Task goal:
Take from the records below each line that holds "ukończeniu".

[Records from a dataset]
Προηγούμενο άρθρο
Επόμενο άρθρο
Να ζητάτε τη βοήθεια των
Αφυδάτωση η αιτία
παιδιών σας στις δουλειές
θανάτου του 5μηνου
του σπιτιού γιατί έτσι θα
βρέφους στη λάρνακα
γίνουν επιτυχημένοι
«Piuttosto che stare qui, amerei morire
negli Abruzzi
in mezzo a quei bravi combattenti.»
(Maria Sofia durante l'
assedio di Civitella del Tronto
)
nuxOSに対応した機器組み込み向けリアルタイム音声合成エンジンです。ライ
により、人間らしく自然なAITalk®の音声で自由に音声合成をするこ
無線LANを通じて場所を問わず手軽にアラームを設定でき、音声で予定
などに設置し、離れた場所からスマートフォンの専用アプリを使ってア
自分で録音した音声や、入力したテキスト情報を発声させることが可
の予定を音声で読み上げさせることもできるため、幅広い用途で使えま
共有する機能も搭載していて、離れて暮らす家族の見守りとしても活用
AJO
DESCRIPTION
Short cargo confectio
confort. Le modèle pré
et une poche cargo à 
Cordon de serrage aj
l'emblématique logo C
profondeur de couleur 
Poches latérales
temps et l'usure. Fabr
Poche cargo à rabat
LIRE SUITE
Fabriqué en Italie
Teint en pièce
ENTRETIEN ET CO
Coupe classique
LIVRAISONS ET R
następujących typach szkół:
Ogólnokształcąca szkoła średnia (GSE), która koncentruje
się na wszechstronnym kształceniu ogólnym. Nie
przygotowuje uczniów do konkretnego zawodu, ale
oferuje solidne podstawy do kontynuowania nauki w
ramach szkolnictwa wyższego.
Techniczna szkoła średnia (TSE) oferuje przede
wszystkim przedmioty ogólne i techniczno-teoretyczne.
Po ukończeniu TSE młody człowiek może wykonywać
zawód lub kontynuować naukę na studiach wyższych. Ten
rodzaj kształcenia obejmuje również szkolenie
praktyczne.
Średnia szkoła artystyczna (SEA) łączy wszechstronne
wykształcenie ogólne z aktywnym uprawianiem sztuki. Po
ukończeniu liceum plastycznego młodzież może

Written solution:
Po ukończeniu TSE młody człowiek może wykonywać
ukończeniu liceum plastycznego młodzież może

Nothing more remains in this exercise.